Myth 1: It’s All About Prediction
“Who cares whether we understand the model – as long as it predicts well!” This was one of the seeming benefits of the era of big data and predictive modeling, and it set data science apart from traditional statistics.
Eric Siegel, in his popular book Predictive Analytics, termed it the prediction effect. Siegel noted that, for predictive analytics to retain its magical halo, predictions do not have to be perfectly accurate, or even close to perfectly accurate, they just have to be consistently good.

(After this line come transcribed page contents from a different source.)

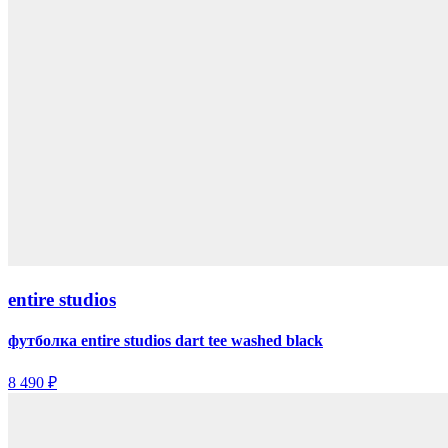
entire studios
футболка entire studios dart tee washed black
8 490 ₽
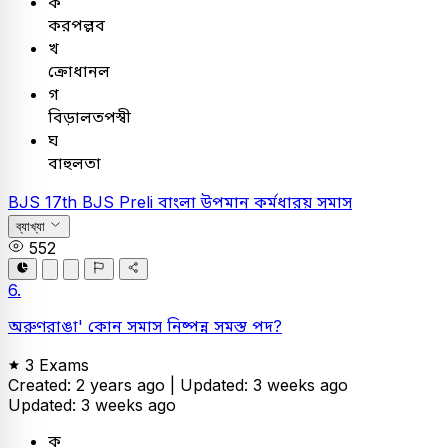
ক
করপল্লব
খ
ক্রোধানল
গ
বিড়ালতপস্বী
ঘ
বাহুলতা
BJS
17th BJS Preli
বাংলা
উপমান কর্মধারয় সমাস
ব্যাখ্যা
552
6.
অরুণরাঙা' কোন সমাস নিষ্পন্ন সমস্ত পদ?
3 Exams
Created: 2 years ago |
Updated: 3 weeks ago
Updated: 3 weeks ago
ক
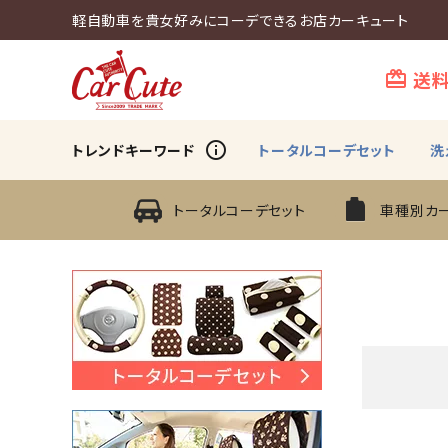
軽自動車を貴女好みにコーデできるお店カーキュート
送
card_giftcard
info_outline
トレンドキーワード
トータルコーデセット
洗
トータルコーデセット
車種別カ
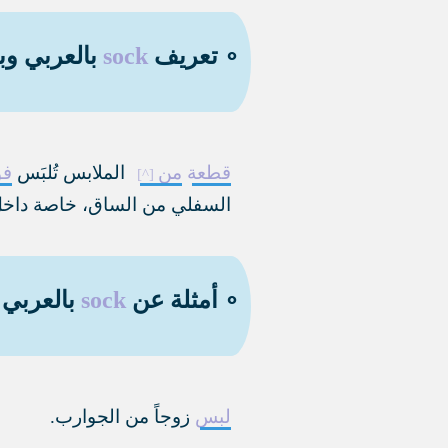
∘ تعريف
sock
بالعربي وبا
قطعة
من
الملابس تُلبَس
فو
السفلي من الساق، خاصة داخل
∘ أمثلة عن
sock
بالعربي 
لبس
زوجاً من الجوارب
.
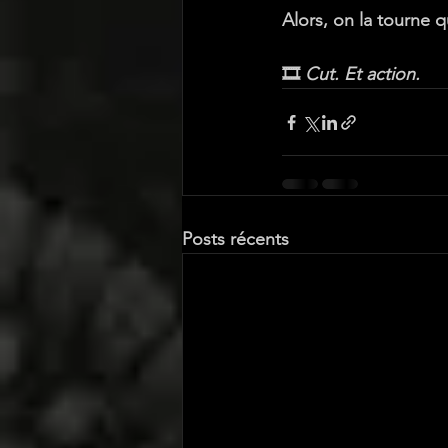
Alors, on la tourne 
🎞️ 
Cut. Et action.
Posts récents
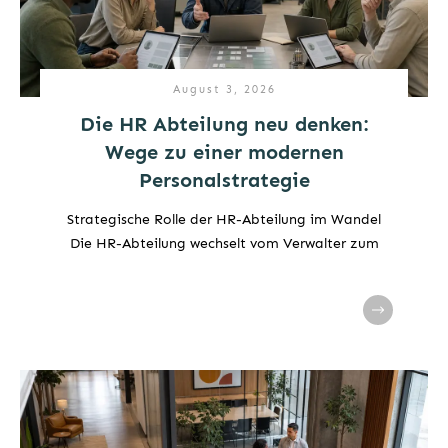
August 3, 2026
Die HR Abteilung neu denken:
Wege zu einer modernen
Personalstrategie
Strategische Rolle der HR-Abteilung im Wandel
Die HR-Abteilung wechselt vom Verwalter zum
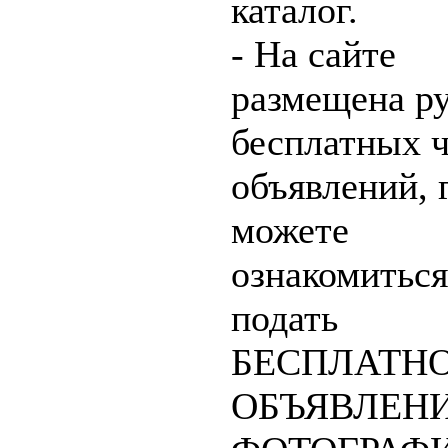
каталог.
- На сайте
размещена р
бесплатных 
объявлений, 
можете
ознакомиться
подать
БЕСПЛАТН
ОБЪЯВЛЕНИ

But even Amazon, a company built on harnessing data to predict what you’ll want to buy, how to source it and where to stock it for fast delivery, discovered some limits of prediction when it developed an AI product to predict whether a job applicant would be a good fit with the company. The black box text mining model was trained on current engineers’ assessments of an initial set of resumes. It turned out that the black box model, when it read a resume, was essentially trying to find out whether the candidate was a man or a woman. Regardless of what the engineers were thinking as they reviewed the resumes in the training set, they produced a set of labels for which it turned out that the best predictor of “good fit” or “bad fit” was the applicant’s gender. Once the model figured that out, its job was done.
Obviously, pure prediction was not sufficient in this case. Amazon needed to understand how the model was making its predictions and that applicant gender (not a permissible factor) was the key determinant. The company finally came to the realization that more accurate predictions were not valuable: the problem lay in the engineers’ original judgments. Predicting those judgments more precisely would not solve anything. In other cases, lack of full understanding of a model can lead to major implementation errors. One common failure mode is “leaks from the future:” training a model on data that won’t be available at time of deployment. In building a fraud model, for example, Elder Research had, at an early stage, a model with almost perfect predictive power. Realizing this was too good to be true, they dug and found that “opened fraud investigation” was one of the training variables. This variable in the training data benefited from significant investigative work suggesting a high fraud probability. However, this information would not be available to a deployed model at the time of prediction. Understanding and interpreting models’ decisions is now making a comeback, as the ethical and performance challenges of black-box models are becoming more apparent.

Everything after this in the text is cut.